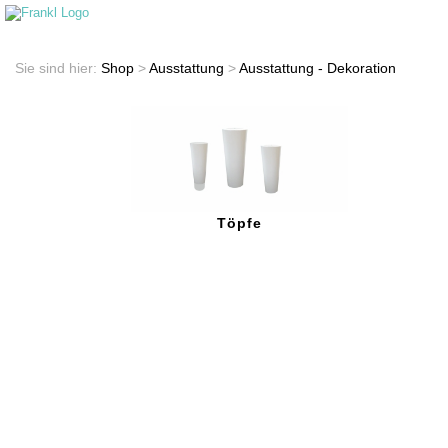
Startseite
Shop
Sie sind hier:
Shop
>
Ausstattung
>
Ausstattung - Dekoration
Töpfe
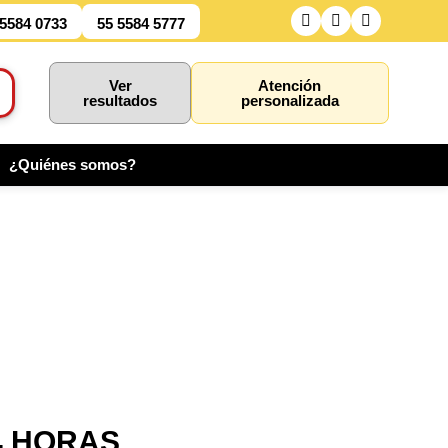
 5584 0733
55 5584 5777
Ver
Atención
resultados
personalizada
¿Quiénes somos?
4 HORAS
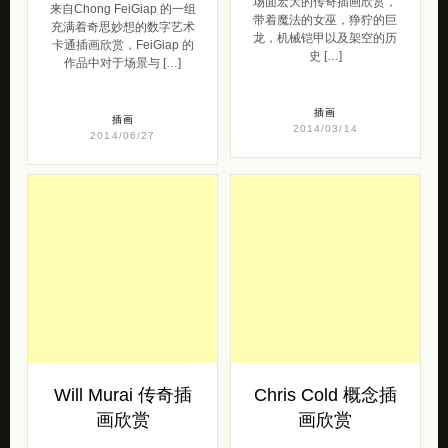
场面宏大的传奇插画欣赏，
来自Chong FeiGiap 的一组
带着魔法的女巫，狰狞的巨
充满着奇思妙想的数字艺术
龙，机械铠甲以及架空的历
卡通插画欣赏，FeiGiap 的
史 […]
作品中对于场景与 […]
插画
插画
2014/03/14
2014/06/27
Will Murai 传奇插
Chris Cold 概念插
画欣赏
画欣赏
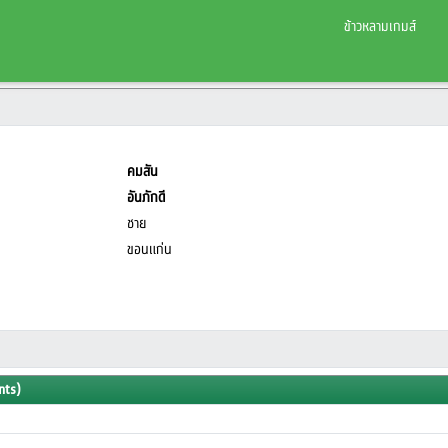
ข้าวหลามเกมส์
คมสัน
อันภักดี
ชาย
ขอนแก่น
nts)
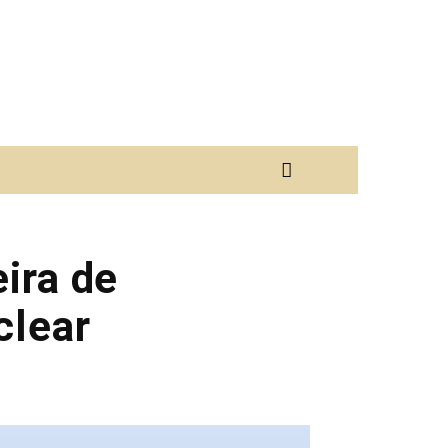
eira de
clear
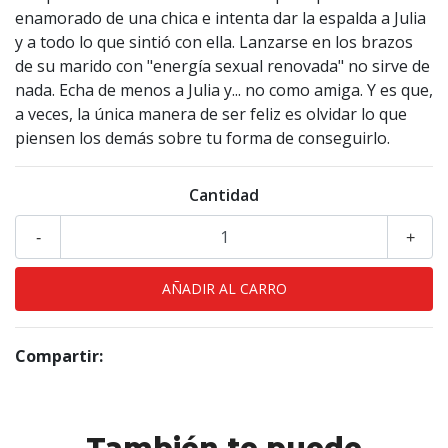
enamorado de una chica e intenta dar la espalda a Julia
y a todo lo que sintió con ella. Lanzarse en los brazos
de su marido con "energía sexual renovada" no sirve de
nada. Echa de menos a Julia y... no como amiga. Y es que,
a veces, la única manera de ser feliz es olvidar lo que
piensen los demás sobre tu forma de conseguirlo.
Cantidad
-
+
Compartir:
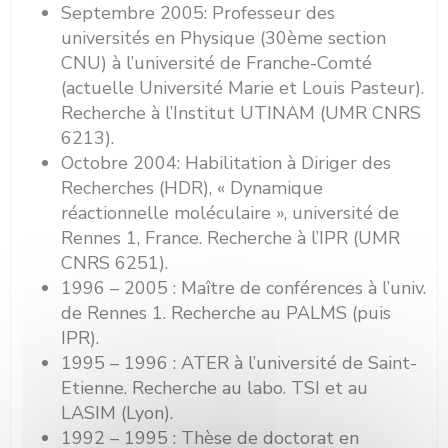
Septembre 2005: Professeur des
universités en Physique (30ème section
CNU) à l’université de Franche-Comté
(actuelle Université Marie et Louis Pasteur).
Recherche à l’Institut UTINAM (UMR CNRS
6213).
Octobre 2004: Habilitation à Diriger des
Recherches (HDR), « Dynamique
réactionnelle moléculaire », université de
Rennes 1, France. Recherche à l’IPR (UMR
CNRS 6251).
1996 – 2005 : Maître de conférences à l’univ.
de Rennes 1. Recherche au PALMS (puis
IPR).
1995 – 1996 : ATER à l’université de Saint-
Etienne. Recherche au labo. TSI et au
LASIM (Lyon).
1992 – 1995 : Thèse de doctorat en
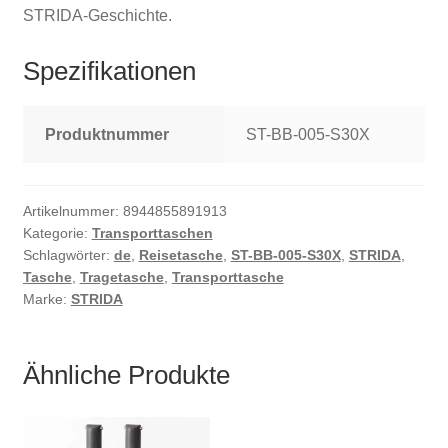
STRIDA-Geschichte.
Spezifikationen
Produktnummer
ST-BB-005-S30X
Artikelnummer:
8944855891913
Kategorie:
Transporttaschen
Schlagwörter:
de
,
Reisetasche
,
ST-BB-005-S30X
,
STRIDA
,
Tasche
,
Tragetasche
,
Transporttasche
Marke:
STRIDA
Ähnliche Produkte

::::::::::

• _Exercise goal_: In your output, include only the lines from the line containing "universités en Physique (30ème section" through the last line of the material above, exactly as they appear, and leave out the pictures.

• _The completed task_:
universités en Physique (30ème section
CNU) à l’université de Franche-Comté
(actuelle Université Marie et Louis Pasteur).
Recherche à l’Institut UTINAM (UMR CNRS
6213).
Octobre 2004: Habilitation à Diriger des
Recherches (HDR), « Dynamique
réactionnelle moléculaire », université de
Rennes 1, France. Recherche à l’IPR (UMR
CNRS 6251).
1996 – 2005 : Maître de conférences à l’univ.
de Rennes 1. Recherche au PALMS (puis
IPR).
1995 – 1996 : ATER à l’université de Saint-
Etienne. Recherche au labo. TSI et au
LASIM (Lyon).
1992 – 1995 : Thèse de doctorat en
STRIDA-Geschichte.
Spezifikationen
Produktnummer
ST-BB-005-S30X
Artikelnummer:
8944855891913
Kategorie:
Transporttaschen
Schlagwörter:
de
,
Reisetasche
,
ST-BB-005-S30X
,
STRIDA
,
Tasche
,
Tragetasche
,
Transporttasche
Marke:
STRIDA
Ähnliche Produkte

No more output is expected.